%%
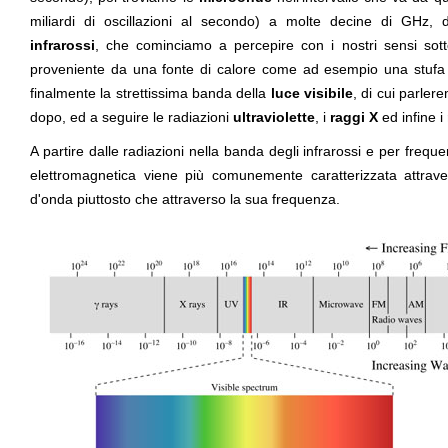
miliardi di oscillazioni al secondo) a molte decine di GHz, d
infrarossi
, che cominciamo a percepire con i nostri sensi sott
proveniente da una fonte di calore come ad esempio una stufa 
finalmente la strettissima banda della
luce visibile
, di cui parler
dopo, ed a seguire le radiazioni
ultraviolette
, i
raggi X
ed infine i
A partire dalle radiazioni nella banda degli infrarossi e per frequ
elettromagnetica viene più comunemente caratterizzata attrav
d'onda piuttosto che attraverso la sua frequenza.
%%
Lines from the records above that hold "infrarossi" are the ones to list.

infrarossi
A partire dalle radiazioni nella banda degli infrarossi e per frequ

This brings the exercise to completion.